Institute of Structural and Molecular Biology, University College London, London WC1E 6XA, UK.
Nucleic Acids Res. 2018 Apr 20;46(7):3802-3812. doi: 10.1093/nar/gky199.
The multi-protein complex WRAD, formed by WDR5, RbBP5, Ash2L and Dpy30, binds to the MLL SET domain to stabilize the catalytically active conformation required for histone H3K4 methylation. In addition, the WRAD complex contributes to the targeting of the activated complex to specific sites on chromatin. RbBP5 is central to MLL catalytic activation, by making critical contacts with the other members of the complex. Interestingly its only major structural domain, a canonical WD40 repeat β-propeller, is not implicated in this function. Here, we present the structure of the RbBP5 β-propeller domain revealing a distinct, feature rich surface, dominated by clusters of Arginine residues. Our nuclear magnetic resonance binding data supports the hypothesis that in addition to the role of RbBP5 in catalytic activation, its β-propeller domain is a platform for the recruitment of the MLL complexes to chromatin targets through its direct interaction with nucleic acids.

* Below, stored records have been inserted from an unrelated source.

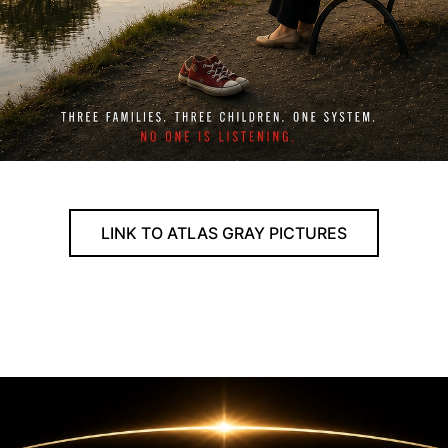
LINK TO ATLAS GRAY PICTURES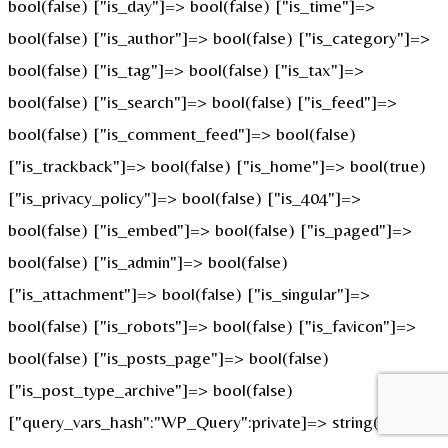
bool(false) ["is_day"]=> bool(false) ["is_time"]=>
bool(false) ["is_author"]=> bool(false) ["is_category"]=>
bool(false) ["is_tag"]=> bool(false) ["is_tax"]=>
bool(false) ["is_search"]=> bool(false) ["is_feed"]=>
bool(false) ["is_comment_feed"]=> bool(false)
["is_trackback"]=> bool(false) ["is_home"]=> bool(true)
["is_privacy_policy"]=> bool(false) ["is_404"]=>
bool(false) ["is_embed"]=> bool(false) ["is_paged"]=>
bool(false) ["is_admin"]=> bool(false)
["is_attachment"]=> bool(false) ["is_singular"]=>
bool(false) ["is_robots"]=> bool(false) ["is_favicon"]=>
bool(false) ["is_posts_page"]=> bool(false)
["is_post_type_archive"]=> bool(false)
["query_vars_hash":"WP_Query":private]=> string(32)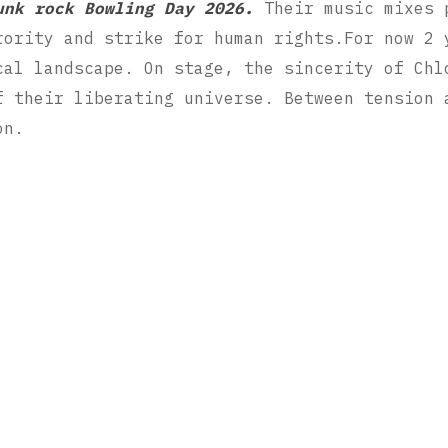
unk rock Bowling Day 2026.
Their music mixes p
rority and strike for human rights.For now 2 
cal landscape. On stage, the sincerity of Chl
f their liberating universe. Between tension 
on.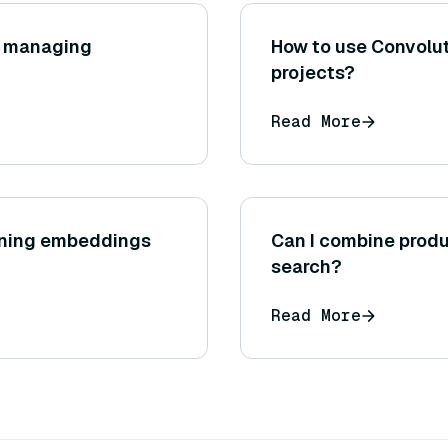
or managing
How to use Convolut
projects?
Read More
igning embeddings
Can I combine produ
search?
Read More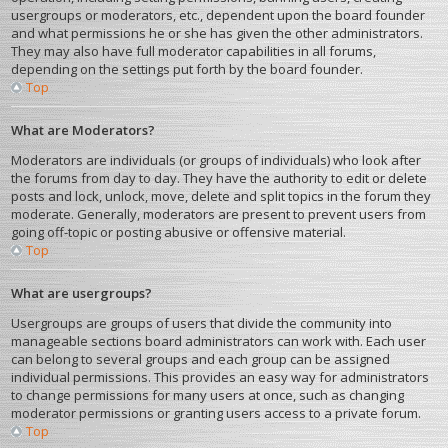
usergroups or moderators, etc., dependent upon the board founder
and what permissions he or she has given the other administrators.
They may also have full moderator capabilities in all forums,
depending on the settings put forth by the board founder.
Top
What are Moderators?
Moderators are individuals (or groups of individuals) who look after
the forums from day to day. They have the authority to edit or delete
posts and lock, unlock, move, delete and split topics in the forum they
moderate. Generally, moderators are present to prevent users from
going off-topic or posting abusive or offensive material.
Top
What are usergroups?
Usergroups are groups of users that divide the community into
manageable sections board administrators can work with. Each user
can belong to several groups and each group can be assigned
individual permissions. This provides an easy way for administrators
to change permissions for many users at once, such as changing
moderator permissions or granting users access to a private forum.
Top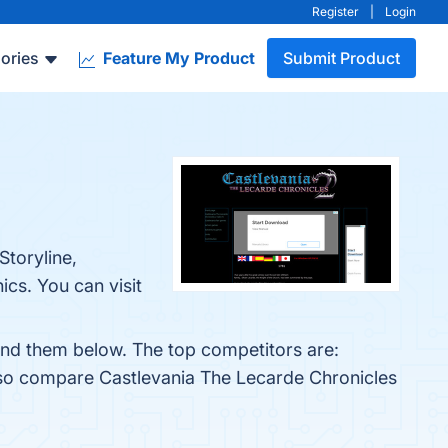
Register
|
Login
ories
Feature My Product
Submit Product
Storyline,
cs. You can visit
find them below. The top competitors are:
also compare Castlevania The Lecarde Chronicles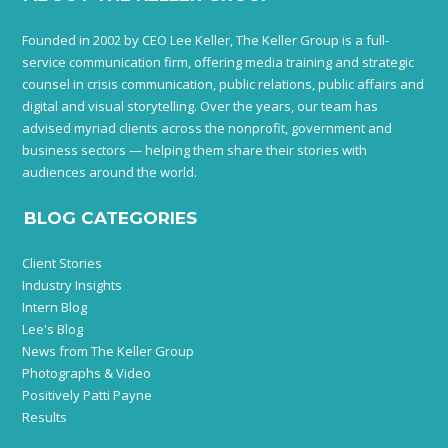
Founded in 2002 by CEO Lee Keller, The Keller Group is a full-
service communication firm, offering media training and strategic
counsel in crisis communication, public relations, public affairs and
digital and visual storytelling. Over the years, our team has
advised myriad clients across the nonprofit, government and
business sectors — helping them share their stories with
audiences around the world.
BLOG CATEGORIES
Client Stories
Industry Insights
Intern Blog
Lee's Blog
News from The Keller Group
Photographs & Video
Positively Patti Payne
Results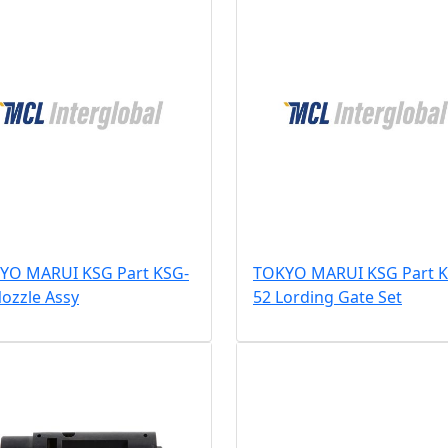
YO MARUI KSG Part KSG-
TOKYO MARUI KSG Part K
ozzle Assy
52 Lording Gate Set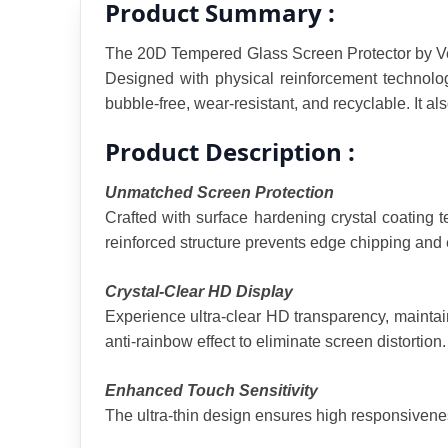
Product Summary :
The 20D Tempered Glass Screen Protector by Ven-D
Designed with physical reinforcement technology
bubble-free, wear-resistant, and recyclable. It a
Product Description :
Unmatched Screen Protection
Crafted with surface hardening crystal coating 
reinforced structure prevents edge chipping and e
Crystal-Clear HD Display
Experience ultra-clear HD transparency, maintaini
anti-rainbow effect to eliminate screen distortion.
Enhanced Touch Sensitivity
The ultra-thin design ensures high responsivenes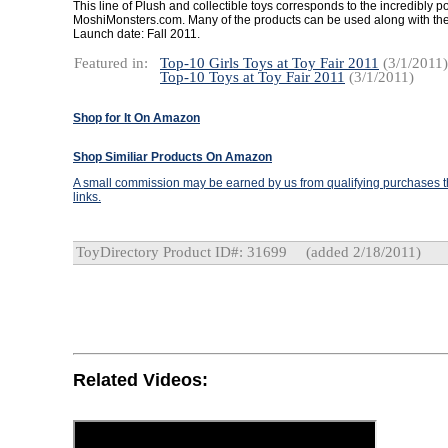
This line of Plush and collectible toys corresponds to the incredibly p
MoshiMonsters.com. Many of the products can be used along with the
Launch date: Fall 2011.
Featured in:
Top-10 Girls Toys at Toy Fair 2011
(3/1/2011)
Top-10 Toys at Toy Fair 2011
(3/1/2011)
Shop for It On Amazon
Shop Similiar Products On Amazon
A small commission may be earned by us from qualifying purchases th
links.
ToyDirectory Product ID#: 31699
(added 2/18/2011)
Related Videos: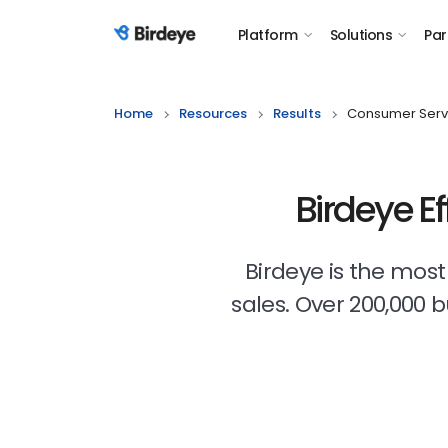
Platform
Solutions
Par
Birdeye Logo
Home
Resources
Results
Consumer Serv
Birdeye E
Birdeye is the mos
sales. Over 200,000 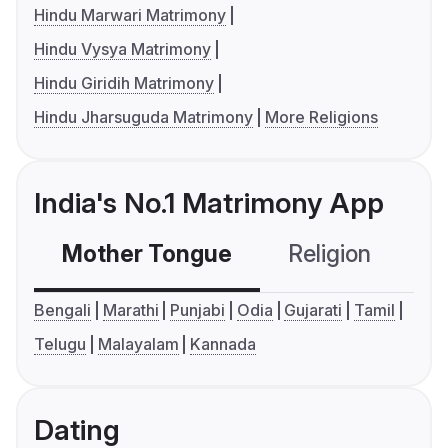
Hindu Marwari Matrimony
Hindu Vysya Matrimony
Hindu Giridih Matrimony
Hindu Jharsuguda Matrimony
More Religions
India's No.1 Matrimony App
Mother Tongue
Religion
C
Bengali
Marathi
Punjabi
Odia
Gujarati
Tamil
Telugu
Malayalam
Kannada
Dating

WRAD 多蛋白复合物由 WDR5、RbBP5、Ash2L 和 Dpy30 组成,与 MLL SET 结构域结合,稳定催化活性构象,从而促进组蛋白 H3K4 甲基化。此外,WRAD 复合物有助于将激活的复合物靶向染色质上的特定位置。RbBP5 通过与复合物的其他成员形成关键接触,对 MLL 催化激活至关重要。有趣的是,它唯一的主要结构域——经典 WD40 重复β-三叶因子,与该功能无关。在此,我们呈现了 RbBP5β-三叶因子结构域的结构,揭示了一个独特的、富含特征的表面,主要由精氨酸簇组成。我们的核磁共振结合数据支持了这样一种假设,即除了在催化激活中的作用之外,RbBP5 的β-三叶因子结构域还是一个平台,通过与核酸的直接相互作用,将 MLL 复合物招募到染色质靶标上。